ロリコンおじさん初化粧

女装だと、未知の世界だ。流石にちょっと無理だし無職がいきなり接客とか出来るわけない。


「女装はちょっと、あの」


「警察行くか」


そうだった俺は今女装キャバか警察行きかを、天秤にかけている所だった。


「やります」


肩を落としながら、カツラを装着した。けど化粧のやり方が分からない、こんな青髭剥き出しの状態で出ていくのは、ダメだと言うのは素人の俺でも分かる。けど一定の需要はあるのかなどと、考えていると後ろから殺気を感じた。


「何ボサっとしてるんや」


「化粧のやり方とかが分からなくて」


「ちょっと待ってろ」


どこかへ行ってしまった、この隙に逃げ出そうと考えたが、直ぐに帰ってきたので無理だった。


「はじめまして」


目の前には亜紀ちゃんのお父さんと美少女が立っていた。

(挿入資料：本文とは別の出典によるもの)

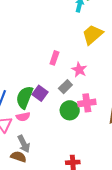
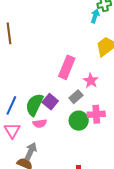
pink rectangle: (54, 58) -> (67, 67), size x1.6
pink semicircle: (23, 117) -> (40, 123), moved
gray arrow: (24, 144) -> (31, 151), turned -132

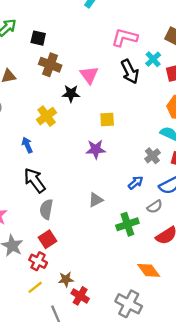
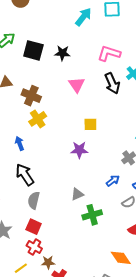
black square: (38, 38) -> (33, 50), size x1.5
brown cross: (50, 65) -> (31, 96), moved
black star: (71, 94) -> (62, 53), moved
green cross: (127, 224) -> (92, 215), moved
red square: (47, 239) -> (34, 227), turned -35
red cross: (38, 261) -> (34, 247), moved

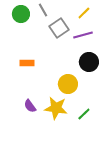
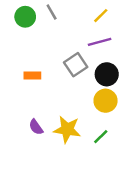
gray square: (59, 28) -> (76, 65), moved
yellow circle: (68, 84) -> (106, 101), moved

俺は動揺した、ロリコン歴20年超えの俺がとてつもなく揺らいでいる。

白い肌に、天使のようなドレス、そしてツヤツヤのツインテール、思わず鼻が伸びる。


「お前勘違いしてるかもしれんが、コイツは男や」


一瞬で恋心を奪い、そして消えていった。


「ごめんなさいね、僕はバリバリ男なんだ」


「あぁ…」


「コイツに化粧して貰ったら、すぐホール行けよ」


俺は男に化粧を教えて貰うのか、頭が混乱するな。いやまだ女の可能性だってあるはずなんだ、諦めないぞ。


「はーいじゃぁ、やっていきますね」


谷間を凝視するも、どうしても逃げられない股の膨らみが俺を現実に返す。マジで男なのかという絶望感に苛まれる。

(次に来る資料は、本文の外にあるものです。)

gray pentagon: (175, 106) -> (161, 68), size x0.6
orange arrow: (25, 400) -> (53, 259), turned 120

「だから、男だって言ってるでしょ。ここのキャストは全員男。はい出来た」


無理すぎる、こんなに可愛いのに男ってそんなの無いよ


「早く鏡見ろ」


「はいぃ」


今のは確実に男の声だった、怖かった。

怯えながら鏡を見てみると、そこにはとんでもなくキュートな女の子がいた。Theロリだった。


「かわいいな俺、マジか」


「ホール行くよー」


「もうですか、早っ」


俺はそこで初めて、他のキャバ嬢を見た。

全員可愛くて、思わず見惚れてしまう、本当に男なのかが疑わしいくらいだけど、男なんだよな。


「自己紹介が遅れたね、僕はテルミって名前でやってるんだ。」


「源氏名ってやつですね。」


俺はどんな名前にしようかと、若干ワクワクし始めていた。すると亜紀ちゃんのお父さんがやって来て


「お前の源氏名は、リコや」


強制的に決められた。何でか分からないけど、俺はリコらしい。名前も明かしてないのにどういうことなんだ。


「お前は、ロリコンやからそこから取ってる。」


嫌すぎる、由来言われなかったら別に問題無いんだけど、聞いてしまったからには仕方ない直談判だ。俺の名誉に関わる


「自分で決めるんじゃないんですか?」


「犯罪者予備軍が口答えすんなよ。」


ぐうの音も出ない、仕方なく受け入れるしか無かった。


「ドンマイ、切り替えて色々見に行こ。」


いつでもテルミさんは優しい。こんな人で溢れていたらいいのに。